Russian foreign intelligence service hackers – also known as APT29, the Dukes, CozyBear and Yttrium – have posed a longstanding threat to the United States, said the agencies.   

Recently, Russian actors targeted several federal agencies via management software updates from the SolarWinds company.  

“Russian Foreign Intelligence Service cyber actors … will continue to seek intelligence from U.S. and foreign entities through cyber exploitation, using a range of initial exploitation techniques that vary in sophistication, coupled with stealthy intrusion tradecraft within compromised networks,” said the agencies.  

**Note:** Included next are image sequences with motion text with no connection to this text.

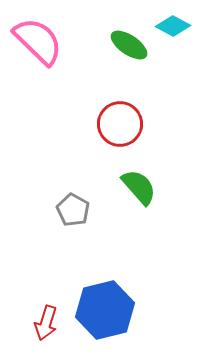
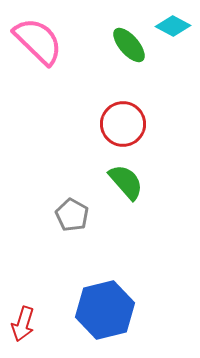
green ellipse: rotated 15 degrees clockwise
red circle: moved 3 px right
green semicircle: moved 13 px left, 5 px up
gray pentagon: moved 1 px left, 5 px down
red arrow: moved 23 px left, 1 px down
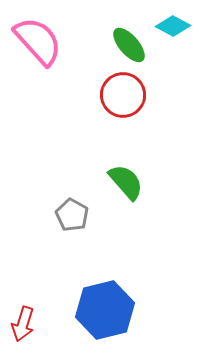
pink semicircle: rotated 4 degrees clockwise
red circle: moved 29 px up
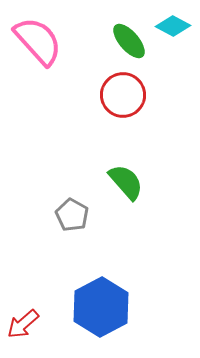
green ellipse: moved 4 px up
blue hexagon: moved 4 px left, 3 px up; rotated 14 degrees counterclockwise
red arrow: rotated 32 degrees clockwise
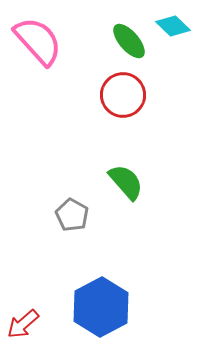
cyan diamond: rotated 16 degrees clockwise
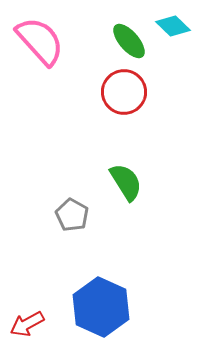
pink semicircle: moved 2 px right
red circle: moved 1 px right, 3 px up
green semicircle: rotated 9 degrees clockwise
blue hexagon: rotated 8 degrees counterclockwise
red arrow: moved 4 px right; rotated 12 degrees clockwise
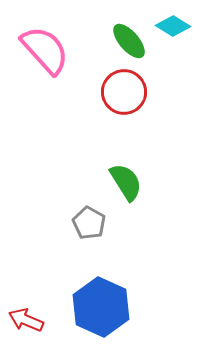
cyan diamond: rotated 12 degrees counterclockwise
pink semicircle: moved 5 px right, 9 px down
gray pentagon: moved 17 px right, 8 px down
red arrow: moved 1 px left, 4 px up; rotated 52 degrees clockwise
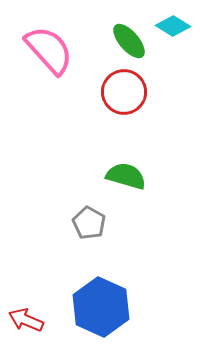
pink semicircle: moved 4 px right
green semicircle: moved 6 px up; rotated 42 degrees counterclockwise
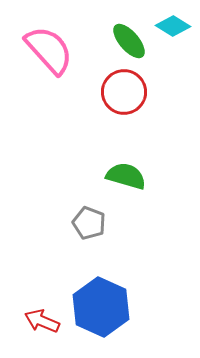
gray pentagon: rotated 8 degrees counterclockwise
red arrow: moved 16 px right, 1 px down
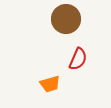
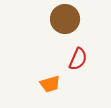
brown circle: moved 1 px left
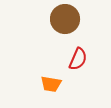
orange trapezoid: moved 1 px right; rotated 25 degrees clockwise
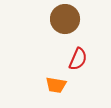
orange trapezoid: moved 5 px right, 1 px down
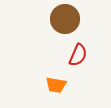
red semicircle: moved 4 px up
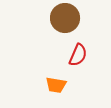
brown circle: moved 1 px up
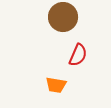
brown circle: moved 2 px left, 1 px up
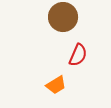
orange trapezoid: rotated 40 degrees counterclockwise
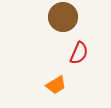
red semicircle: moved 1 px right, 2 px up
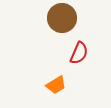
brown circle: moved 1 px left, 1 px down
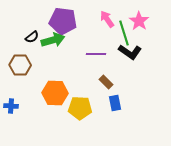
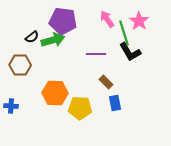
black L-shape: rotated 25 degrees clockwise
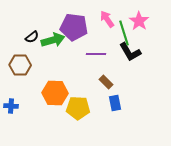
purple pentagon: moved 11 px right, 6 px down
yellow pentagon: moved 2 px left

Queensland hospitals struggle to recover from cyberattack  

Several hospitals and senior care centers in Queensland, Australia, have been impacted by a ransomware attack.

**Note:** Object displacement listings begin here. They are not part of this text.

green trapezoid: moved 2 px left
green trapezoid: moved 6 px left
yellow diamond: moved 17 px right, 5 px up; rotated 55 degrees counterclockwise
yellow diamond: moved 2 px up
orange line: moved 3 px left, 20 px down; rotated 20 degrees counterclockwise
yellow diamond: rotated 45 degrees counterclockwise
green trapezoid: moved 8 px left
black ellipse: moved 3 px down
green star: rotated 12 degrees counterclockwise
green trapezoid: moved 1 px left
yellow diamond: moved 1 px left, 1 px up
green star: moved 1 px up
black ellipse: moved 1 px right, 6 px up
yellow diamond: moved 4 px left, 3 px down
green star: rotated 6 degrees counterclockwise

According to reports from 9News, UnitingCare Queensland’s internal IT system was targeted, forcing UCQ hospitals and nursing facilities to work from paper-based operations.   

“Where necessary, manual back-up processes are now in place to ensure continuity of most services. Where manual processes cannot be implemented, services are being redirected or rescheduled accordingly,” wrote UCQ in a statement.   

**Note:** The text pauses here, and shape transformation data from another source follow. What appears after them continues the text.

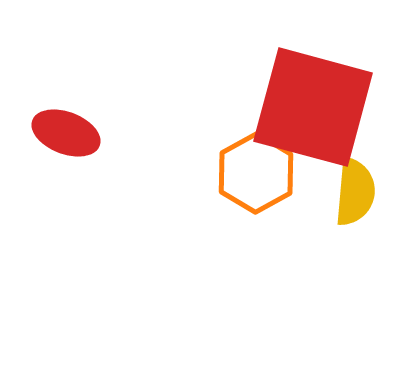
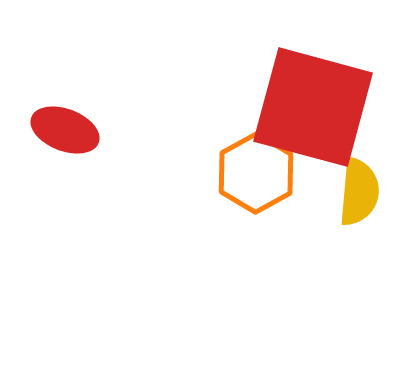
red ellipse: moved 1 px left, 3 px up
yellow semicircle: moved 4 px right
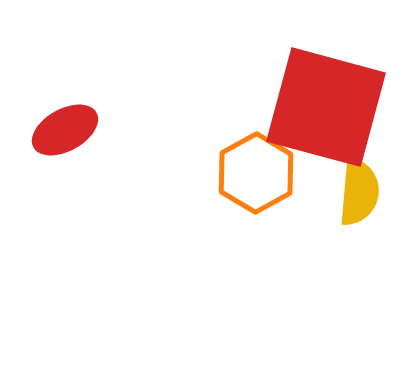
red square: moved 13 px right
red ellipse: rotated 50 degrees counterclockwise
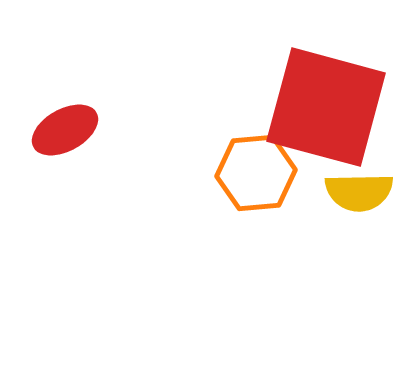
orange hexagon: rotated 24 degrees clockwise
yellow semicircle: rotated 84 degrees clockwise
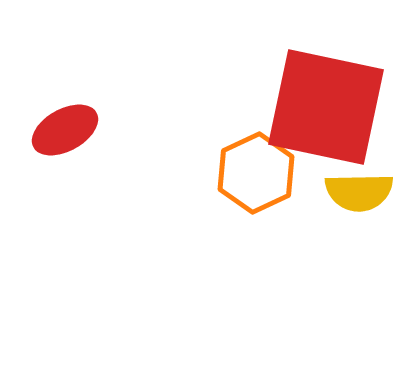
red square: rotated 3 degrees counterclockwise
orange hexagon: rotated 20 degrees counterclockwise
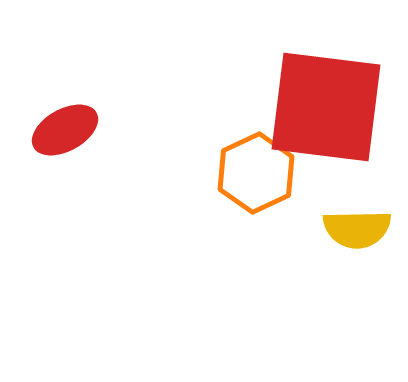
red square: rotated 5 degrees counterclockwise
yellow semicircle: moved 2 px left, 37 px down
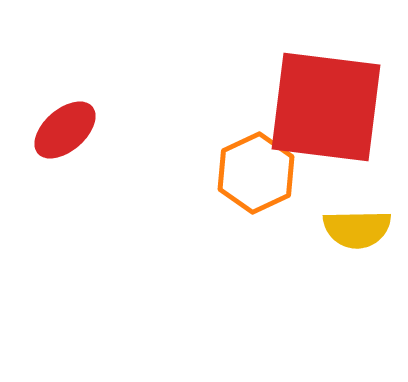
red ellipse: rotated 12 degrees counterclockwise
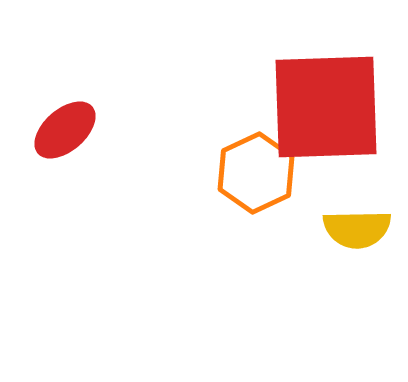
red square: rotated 9 degrees counterclockwise
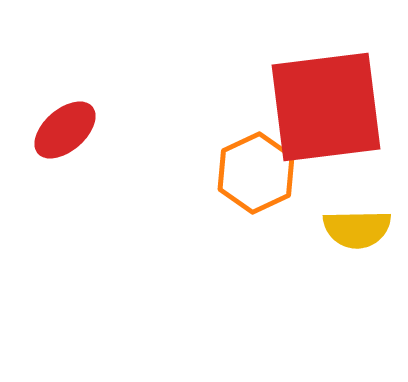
red square: rotated 5 degrees counterclockwise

The system said it was unable to provide a timeline for resolution as of Monday.  

Hit on Yale New Haven vendor halts cancer care  

A cyberattack on a vendor for Yale New Haven Health was still affecting cancer patients a week later, local news outlets reported Monday.  

Radiation treatment software company Elekta had announced the breach, which impacted at least 170 hospitals and health systems across the country, earlier this month.  

At Yale, patients described concern that their radiation treatments had been paused, saying that efficacy depends on consistency.   

“We do not have the ability to operate the machines because the information that is programmed into those machines is up in the cloud,” said YNHH CEO Marna Borgstrom to News 8.  

Cybersecurity maven Daniel Kaminsky dies at 42  

Kaminsky, a researcher who in 2008 alerted the Department of Homeland Security and tech executives to a flaw in the Domain Name System that could allow for covert traffic manipulation, died this past Friday from diabetes ketoacidosis.  

Kaminsky was a proponent of privacy, security and innovation, publicizing clandestine attempts by Sony BMG to install software on computers and helping to develop telehealth tools for the National Institutes of Health and AMPATH.  

Colleagues and friends took to Twitter to mourn Kaminsky this week, noting his kindness and generosity in paying for gender affirming surgery and for Women in Tech events, as well as his security expertise.

“Lots of people are good at breaking things. Far fewer people care passionately about fixing them,” wrote Eva Galperin, director of cybersecurity at the Electronic Frontier Federation.

 

Kat Jercich is senior editor of Healthcare IT News.
Twitter: @kjercich
Email: [email protected]
Healthcare IT News is a HIMSS Media publication.